### Exercise description
Among the entries below, find the lines with the word "平均配速" and return them.

### Records provided
+++
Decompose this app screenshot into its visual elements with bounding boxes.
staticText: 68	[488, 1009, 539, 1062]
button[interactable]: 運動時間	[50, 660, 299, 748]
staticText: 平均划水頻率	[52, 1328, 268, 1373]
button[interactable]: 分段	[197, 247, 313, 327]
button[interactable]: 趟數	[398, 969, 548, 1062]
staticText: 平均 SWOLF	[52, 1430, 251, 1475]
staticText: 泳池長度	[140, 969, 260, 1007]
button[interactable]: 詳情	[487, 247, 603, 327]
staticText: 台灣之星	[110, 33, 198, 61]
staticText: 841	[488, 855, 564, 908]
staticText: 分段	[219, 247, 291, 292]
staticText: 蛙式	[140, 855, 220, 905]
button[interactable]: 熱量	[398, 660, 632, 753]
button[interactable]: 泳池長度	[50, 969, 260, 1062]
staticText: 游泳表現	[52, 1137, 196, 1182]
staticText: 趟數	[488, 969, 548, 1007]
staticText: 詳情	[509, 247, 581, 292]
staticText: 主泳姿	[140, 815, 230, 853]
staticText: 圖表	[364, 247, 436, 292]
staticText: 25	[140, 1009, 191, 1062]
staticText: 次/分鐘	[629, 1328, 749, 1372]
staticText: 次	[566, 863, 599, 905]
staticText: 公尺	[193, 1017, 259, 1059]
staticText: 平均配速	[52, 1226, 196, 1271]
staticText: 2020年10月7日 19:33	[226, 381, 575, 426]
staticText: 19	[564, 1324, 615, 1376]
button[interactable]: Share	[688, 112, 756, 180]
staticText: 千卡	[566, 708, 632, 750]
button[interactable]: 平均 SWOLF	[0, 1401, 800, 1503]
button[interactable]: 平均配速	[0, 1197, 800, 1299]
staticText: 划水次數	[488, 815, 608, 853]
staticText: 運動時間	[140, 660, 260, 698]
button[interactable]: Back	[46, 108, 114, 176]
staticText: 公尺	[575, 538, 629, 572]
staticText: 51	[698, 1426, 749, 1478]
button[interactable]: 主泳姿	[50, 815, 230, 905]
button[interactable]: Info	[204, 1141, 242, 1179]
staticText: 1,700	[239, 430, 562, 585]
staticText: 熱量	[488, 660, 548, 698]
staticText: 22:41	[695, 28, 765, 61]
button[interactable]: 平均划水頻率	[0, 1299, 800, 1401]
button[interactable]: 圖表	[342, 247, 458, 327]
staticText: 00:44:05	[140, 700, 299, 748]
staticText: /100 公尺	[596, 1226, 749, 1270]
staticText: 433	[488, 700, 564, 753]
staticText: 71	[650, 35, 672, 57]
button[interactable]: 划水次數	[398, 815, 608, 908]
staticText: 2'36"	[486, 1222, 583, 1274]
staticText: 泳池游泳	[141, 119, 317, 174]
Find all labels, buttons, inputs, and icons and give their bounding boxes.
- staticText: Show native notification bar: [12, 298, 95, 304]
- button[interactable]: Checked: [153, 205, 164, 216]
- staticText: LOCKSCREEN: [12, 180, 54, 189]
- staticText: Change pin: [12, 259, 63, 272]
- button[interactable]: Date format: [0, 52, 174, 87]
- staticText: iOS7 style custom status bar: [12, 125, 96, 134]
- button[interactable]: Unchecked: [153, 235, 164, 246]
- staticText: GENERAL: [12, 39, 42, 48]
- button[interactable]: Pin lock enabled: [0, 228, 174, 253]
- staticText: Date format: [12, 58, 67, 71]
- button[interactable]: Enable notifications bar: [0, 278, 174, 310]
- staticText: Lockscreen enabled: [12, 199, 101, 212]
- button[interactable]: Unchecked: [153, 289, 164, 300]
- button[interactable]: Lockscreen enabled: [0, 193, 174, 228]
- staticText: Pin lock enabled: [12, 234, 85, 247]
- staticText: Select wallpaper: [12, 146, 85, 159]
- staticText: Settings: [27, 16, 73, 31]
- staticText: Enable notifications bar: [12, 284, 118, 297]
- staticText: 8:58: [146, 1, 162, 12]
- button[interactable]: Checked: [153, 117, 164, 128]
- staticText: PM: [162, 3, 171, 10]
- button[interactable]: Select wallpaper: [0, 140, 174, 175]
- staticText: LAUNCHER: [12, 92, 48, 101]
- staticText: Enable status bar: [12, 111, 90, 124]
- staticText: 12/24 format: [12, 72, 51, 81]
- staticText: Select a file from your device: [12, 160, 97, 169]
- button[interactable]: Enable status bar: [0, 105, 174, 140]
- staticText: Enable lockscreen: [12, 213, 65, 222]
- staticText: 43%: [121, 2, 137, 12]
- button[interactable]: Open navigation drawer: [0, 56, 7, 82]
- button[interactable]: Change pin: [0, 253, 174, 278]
+++
### Result for this task
staticText: 平均配速	[52, 1226, 196, 1271]
button[interactable]: 平均配速	[0, 1197, 800, 1299]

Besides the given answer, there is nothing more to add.